Alignment Newsletter is a weekly publication with recent content relevant to AI alignment around the world. Find all Alignment Newsletter resources here. In particular, you can look through this spreadsheet of all summaries that have ever been in the newsletter.
Please note that while I work at DeepMind, this newsletter represents my personal views and not those of my employer.

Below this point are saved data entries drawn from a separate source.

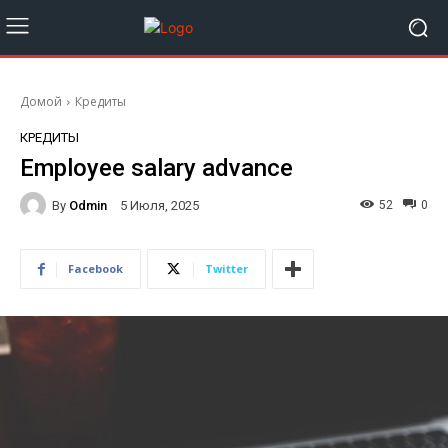
Домой
Кредиты
КРЕДИТЫ
Employee salary advance
By
Odmin
52
0
5 Июля, 2025
Facebook
Twitter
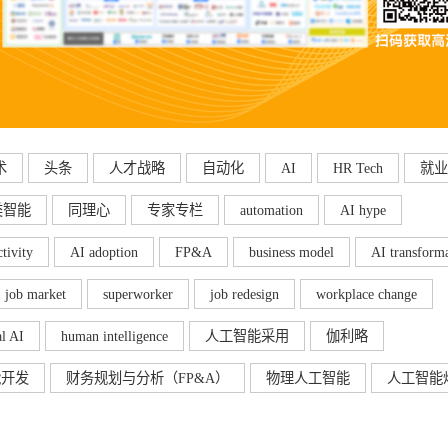
术
头条
人才战略
自动化
AI
HR Tech
就业
类智能
同理心
专家专栏
automation
AI hype
tivity
AI adoption
FP&A
business model
AI transform
job market
superworker
job redesign
workplace change
al AI
human intelligence
人工智能采用
伽利略
能开发
财务规划与分析（FP&A）
物理人工智能
人工智能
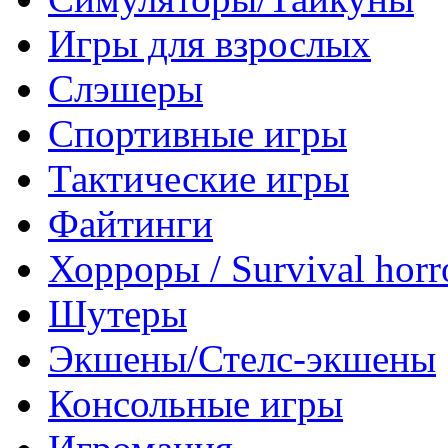
Игры для взрослых
Слэшеры
Спортивные игры
Тактические игры
Файтинги
Хорроры / Survival horr
Шутеры
Экшены/Стелс-экшены
Консольные игры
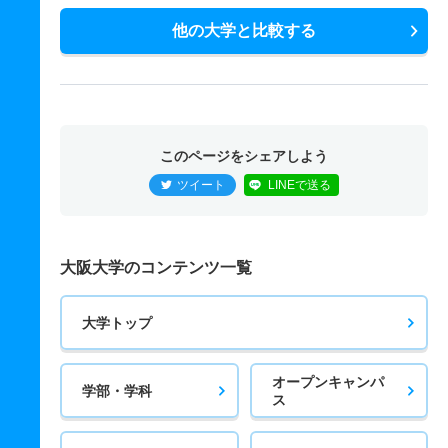
他の大学と比較する
このページをシェアしよう
ツイート
LINEで送る
大阪大学のコンテンツ一覧
大学トップ
オープンキャンパ
学部・学科
ス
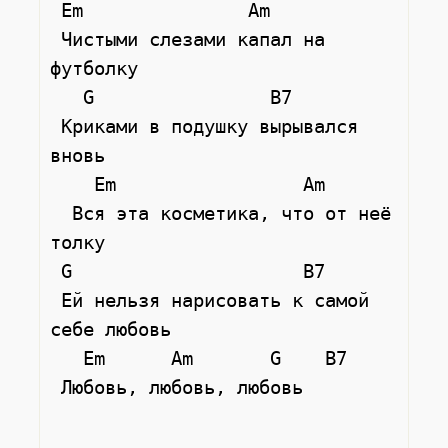
 Em               Am

 Чистыми слезами капал на 
футболку

   G                B7

 Криками в подушку вырывался 
вновь

    Em                 Am

  Вся эта косметика, что от неё 

толку

 G                     B7   

 Ей нельзя нарисовать к самой 
себе любовь

   Em      Am       G    B7

 Любовь, любовь, любовь
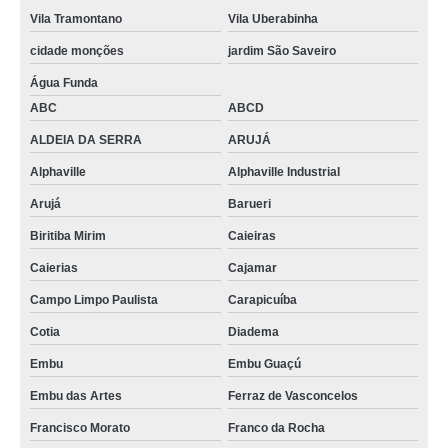
Vila Tramontano
Vila Uberabinha
cidade monções
jardim São Saveiro
Água Funda
ABC
ABCD
ALDEIA DA SERRA
ARUJÁ
Alphaville
Alphaville Industrial
Arujá
Barueri
Biritiba Mirim
Caieiras
Caierias
Cajamar
Campo Limpo Paulista
Carapicuíba
Cotia
Diadema
Embu
Embu Guaçú
Embu das Artes
Ferraz de Vasconcelos
Francisco Morato
Franco da Rocha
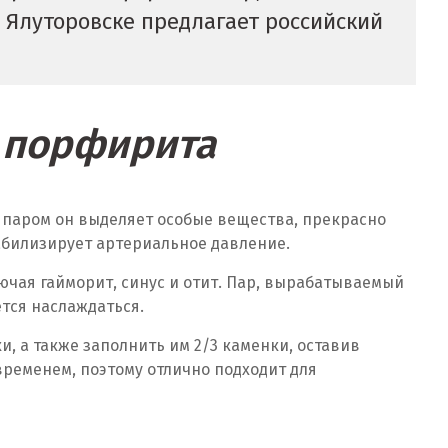
 Ялуторовске предлагает российский
и порфирита
 паром он выделяет особые вещества, прекрасно
абилизирует артериальное давление.
чая гайморит, синус и отит. Пар, вырабатываемый
тся наслаждаться.
, а также заполнить им 2/3 каменки, оставив
временем, поэтому отлично подходит для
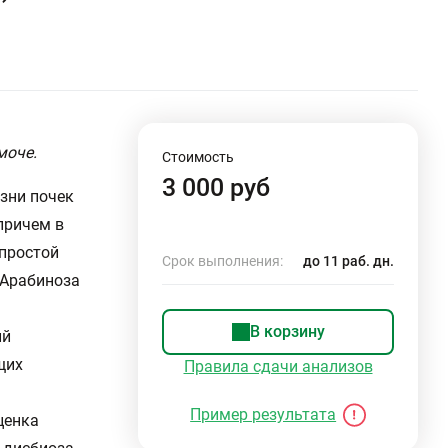
моче.
Стоимость
3 000 руб
зни почек
причем в
 простой
Срок выполнения:
до 11 раб. дн.
 Арабиноза
В корзину
ий
щих
Правила сдачи анализов
Пример результата
ценка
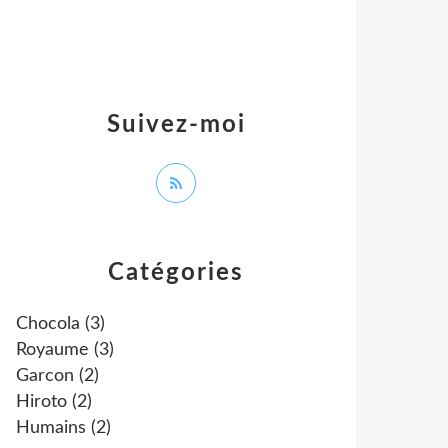
Suivez-moi
Catégories
Chocola
(3)
Royaume
(3)
Garcon
(2)
Hiroto
(2)
Humains
(2)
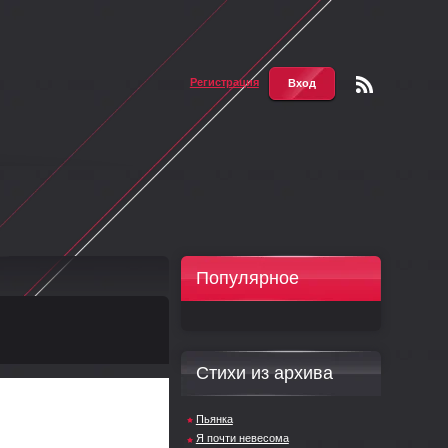
Регистрация
Вход
Чтени
е RSS
Популярное
Стихи из архива
Пьянка
Я почти невесома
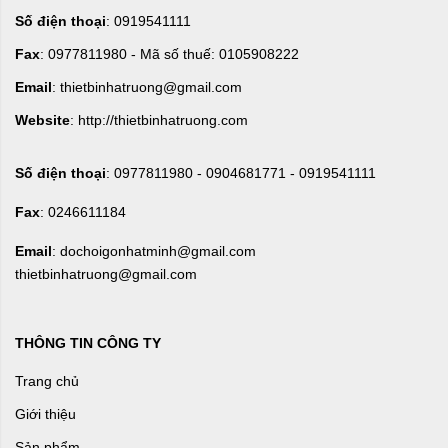
Số điện thoại
: 0919541111
Fax
: 0977811980 - Mã số thuế: 0105908222
Email
: thietbinhatruong@gmail.com
Website
: http://thietbinhatruong.com
Số điện thoại
: 0977811980 - 0904681771 - 0919541111
Fax
: 0246611184
Email
: dochoigonhatminh@gmail.com
thietbinhatruong@gmail.com
THÔNG TIN CÔNG TY
Trang chủ
Giới thiệu
Sản phẩm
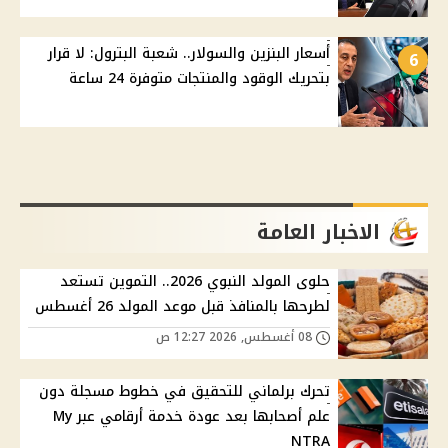
أسعار البنزين والسولار.. شعبة البترول: لا قرار
6
بتحريك الوقود والمنتجات متوفرة 24 ساعة
الاخبار العامة
حلوى المولد النبوي 2026.. التموين تستعد
لطرحها بالمنافذ قبل موعد المولد 26 أغسطس
08 أغسطس, 2026 12:27 ص
تحرك برلماني للتحقيق في خطوط مسجلة دون
علم أصحابها بعد عودة خدمة أرقامي عبر My
NTRA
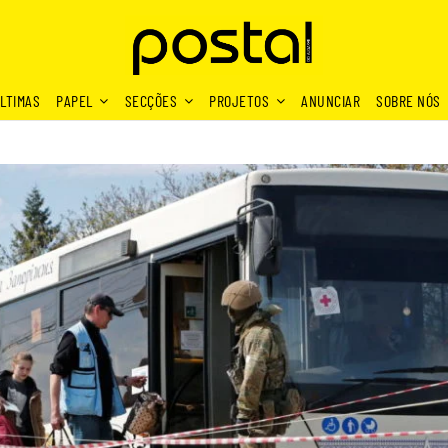
LTIMAS
PAPEL
SECÇÕES
PROJETOS
ANUNCIAR
SOBRE NÓS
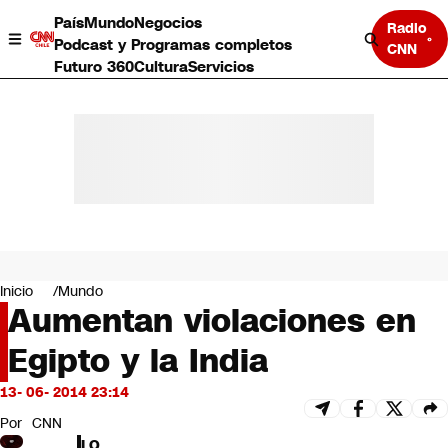
País
Mundo
Negocios
Radio
Podcast y Programas completos
CNN
Futuro 360
Cultura
Servicios
País
Mundo
Negocios
Inicio
Mundo
Aumentan violaciones en
Deportes
Programas completos
Egipto y la India
Cultura
Servicios
13- 06- 2014 23:14
Bits
CNN Data
Por
CNN
CNN tiempo
LO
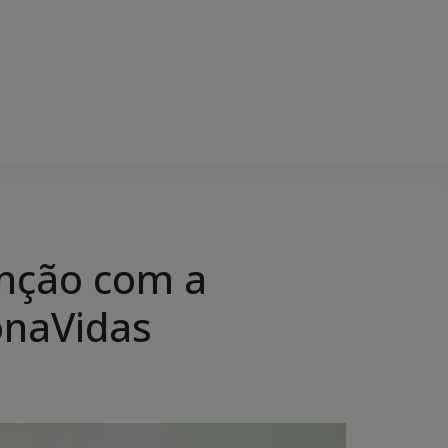
enção com a
onaVidas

Note: The newsletter will be slowing down a bit over the next month, as I’ll be fairly busy. I’m currently aiming to produce a newsletter every two weeks, but I don’t know if even that will happen.
HIGHLIGHTS
Debuggable Deep Networks: Usage and Evaluation(Eric Wong, Shibani Santurkar et al) (summarized by Rohin): One simple approach to make neural nets more understandable is to make just the final layer sparse. Neurons in the penultimate layer can be visualized using existing techniques, and the sparsity of the final layer means that it is relatively easy to understand how they are combined together to make predictions. For example, in ImageNet, the final logit for an individual class becomes a weighted combination of around 20 features, instead of 2048 as you would get with a dense model. The authors’ core claim is that this makes the model more understandable and debuggable, at the cost of a small drop in performance (about 1-5 percentage points). They show this using several experiments, many with real humans:
1. The most basic test is simulation: can humans predict what the model would say (regardless of whether or not it is correct)? Unfortunately, if you show people a picture of an airplane, they are probably going to predict that the model says “airplane”, on priors. To avoid this sort of prior knowledge, they first sample a class like “airplane” that they don’t reveal. Instead, they reveal feature visualizations of five randomly chosen features that the model uses to identify images of that class. They then choose three images and ask humans which of the three images will have the highest probability of being assigned to that class, according to the model. They find that when using a sparse final layer, humans have non-trivial performance (72% when the best image really is from the sampled class, and 57% when the best image is from some different class), whereas with a dense final layer they are only slightly better than random chance (44% and 31%, where random chance would be 33%).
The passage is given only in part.